Warlord returns to Afghanistan Washington Times
March 5, 2002
By Ben Barber, The Washington TimesAnti-American warlord Gulbuddin Hekmatyar, who ruthlessly shelled Kabul during the early 1990s, has returned to Afghanistan from Iran and threatens to destabilize the interim government, Afghan envoy Haroun Amin said yesterday.
"The bad news is Hekmatyar is back," said Mr. Amin, who is acting ambassador at the Afghan Embassy in Washington. "Apparently, he has gone to Herat."
Mr. Hekmatyar opposed the U.S.-led war on terrorism in Afghanistan and said from his base in Iran late last year that he had 18,000 men ready to take up arms in support of the Taliban and against the United States and its Afghan allies.
An Afghan official, speaking on condition of anonymity, said Iran had put pressure on Herat's warlord Ismail Khan to admit Mr. Hekmatyar to the area under his control.
"Both Iran and Pakistan want instability in Afghanistan," the official said.
U.S. intelligence agencies spotted scores of Iranian intelligence and military personnel inside Afghanistan working to destabilize the interim government, The Washington Times reported recently.
The Iranians include agents from the Ministry of Intelligence and Security — the Iranian spy service — and Iranian special-forces troops from the Revolutionary Guards Corps, officials familiar with intelligence reports told The Times.
Mr. Amin dismissed Mr. Hekmatyar's assertion that he had 18,000 troops, but he said that "in a country such as Afghanistan, 1,000 fighters can create instability."

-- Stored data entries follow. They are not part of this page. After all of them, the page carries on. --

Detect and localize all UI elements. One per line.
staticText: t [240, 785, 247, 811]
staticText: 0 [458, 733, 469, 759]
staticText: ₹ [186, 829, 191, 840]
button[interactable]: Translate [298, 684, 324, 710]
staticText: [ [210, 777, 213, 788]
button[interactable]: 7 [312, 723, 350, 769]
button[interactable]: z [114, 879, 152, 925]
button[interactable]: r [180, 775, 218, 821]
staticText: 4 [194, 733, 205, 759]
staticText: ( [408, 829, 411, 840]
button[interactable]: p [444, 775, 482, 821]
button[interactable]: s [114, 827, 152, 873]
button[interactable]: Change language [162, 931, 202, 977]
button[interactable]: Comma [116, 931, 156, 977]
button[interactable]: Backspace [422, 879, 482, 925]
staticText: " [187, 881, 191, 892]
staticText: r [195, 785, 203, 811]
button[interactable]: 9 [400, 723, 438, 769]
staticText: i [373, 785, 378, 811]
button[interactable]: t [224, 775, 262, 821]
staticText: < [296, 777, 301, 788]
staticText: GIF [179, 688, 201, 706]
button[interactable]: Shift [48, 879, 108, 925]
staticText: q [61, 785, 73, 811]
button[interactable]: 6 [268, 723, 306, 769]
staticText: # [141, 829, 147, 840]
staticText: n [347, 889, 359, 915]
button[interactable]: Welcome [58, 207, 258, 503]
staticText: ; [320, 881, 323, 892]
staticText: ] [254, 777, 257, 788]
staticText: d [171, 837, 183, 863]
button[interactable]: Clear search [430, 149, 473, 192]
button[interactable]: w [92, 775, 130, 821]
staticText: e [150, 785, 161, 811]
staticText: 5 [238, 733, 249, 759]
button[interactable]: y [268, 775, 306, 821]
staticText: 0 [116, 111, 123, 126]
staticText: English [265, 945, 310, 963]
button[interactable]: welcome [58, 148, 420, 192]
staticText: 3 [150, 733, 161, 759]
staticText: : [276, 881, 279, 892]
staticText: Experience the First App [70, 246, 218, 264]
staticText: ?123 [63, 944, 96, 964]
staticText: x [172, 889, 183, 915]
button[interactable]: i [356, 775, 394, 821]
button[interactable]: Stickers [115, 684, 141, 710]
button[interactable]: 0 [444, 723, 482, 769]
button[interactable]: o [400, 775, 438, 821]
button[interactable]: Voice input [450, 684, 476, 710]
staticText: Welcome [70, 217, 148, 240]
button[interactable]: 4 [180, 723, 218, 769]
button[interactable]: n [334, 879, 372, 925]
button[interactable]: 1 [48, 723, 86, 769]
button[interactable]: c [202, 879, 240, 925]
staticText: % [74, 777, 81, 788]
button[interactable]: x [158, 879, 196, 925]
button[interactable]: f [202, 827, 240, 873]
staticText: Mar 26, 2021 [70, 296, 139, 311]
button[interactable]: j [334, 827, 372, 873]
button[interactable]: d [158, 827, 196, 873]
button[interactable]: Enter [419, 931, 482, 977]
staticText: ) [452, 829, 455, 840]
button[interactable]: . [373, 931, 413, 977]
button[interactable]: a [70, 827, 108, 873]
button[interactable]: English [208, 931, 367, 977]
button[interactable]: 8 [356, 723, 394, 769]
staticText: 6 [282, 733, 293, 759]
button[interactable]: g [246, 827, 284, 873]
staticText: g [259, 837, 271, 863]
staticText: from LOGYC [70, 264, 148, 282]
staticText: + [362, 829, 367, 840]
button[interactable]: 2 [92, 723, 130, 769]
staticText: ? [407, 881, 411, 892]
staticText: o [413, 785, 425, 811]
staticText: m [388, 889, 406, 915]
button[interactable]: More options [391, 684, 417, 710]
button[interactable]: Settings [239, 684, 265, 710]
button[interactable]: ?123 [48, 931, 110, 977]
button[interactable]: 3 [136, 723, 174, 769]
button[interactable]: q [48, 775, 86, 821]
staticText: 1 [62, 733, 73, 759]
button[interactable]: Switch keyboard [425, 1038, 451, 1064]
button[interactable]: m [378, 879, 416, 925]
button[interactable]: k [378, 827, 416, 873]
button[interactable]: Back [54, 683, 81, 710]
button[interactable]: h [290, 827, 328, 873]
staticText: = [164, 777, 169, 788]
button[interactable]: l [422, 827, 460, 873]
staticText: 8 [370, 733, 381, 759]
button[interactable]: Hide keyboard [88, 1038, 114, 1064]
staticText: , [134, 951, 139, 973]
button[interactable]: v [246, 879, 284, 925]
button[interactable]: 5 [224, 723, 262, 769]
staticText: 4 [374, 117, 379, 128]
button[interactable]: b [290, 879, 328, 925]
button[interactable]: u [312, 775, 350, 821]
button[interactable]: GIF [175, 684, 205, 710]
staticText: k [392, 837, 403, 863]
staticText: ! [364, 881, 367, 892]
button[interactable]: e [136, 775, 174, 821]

"Hekmatyar has created instability in the past. He can create mischief. He has had the ability to survive," Mr. Amin said.
"He still has some funds and some support in some areas — Shomali Plains, Kunduz, Baghlan and near Jalalabad. He wants to project himself as carrying the torch of the Taliban and al Qaeda. He claims he wants a 100 percent pure Islamic government."
A State Department official said he could not confirm the Afghan envoy's assertion that Mr. Hekmatyar had returned to Afghanistan.
"We don't know where he is now," said the official, speaking on the condition of anonymity.
"We understand that the Iranians announced they closed his office and made a statement that his actions were incompatible with their policies."
The Iranians want to block any return to power of the exiled king, Mohammed Zahir Shah, to forestall any efforts by Iranian royalists to return the son of the late shah of Iran to power.
Zalmay Khalilzad, the Bush administration's special envoy to Afghanistan, said recently that the administration had formally protested the Iranian activities to the Foreign Ministry of Iran. He said the Iranians are arming and financing Islamic fighters in Afghanistan who oppose the government now led by Hamid Karzai, interim prime minister.
Mr. Hekmatyar's anti-Soviet mujahideen group, Hizb-i-Islami, won a large majority of U.S. and Saudi money and guns during the 1980-89 Afghan war against the Soviet Union even though it was always bitterly anti-Western.
When the post-Soviet government fell in 1992, the six major Afghan mujahideen groups formed a coalition government that quickly fell apart as Mr. Hekmatyar's forces refused to share power.
He shelled Kabul ruthlessly for months until Pakistan armed and encouraged the Taliban, a new force recruited among Afghan refugees in religious schools in Pakistan. The Taliban overwhelmed the squabbling mujahideen groups and drove Mr. Hekmatyar into exile, first in Pakistan and later in Iran.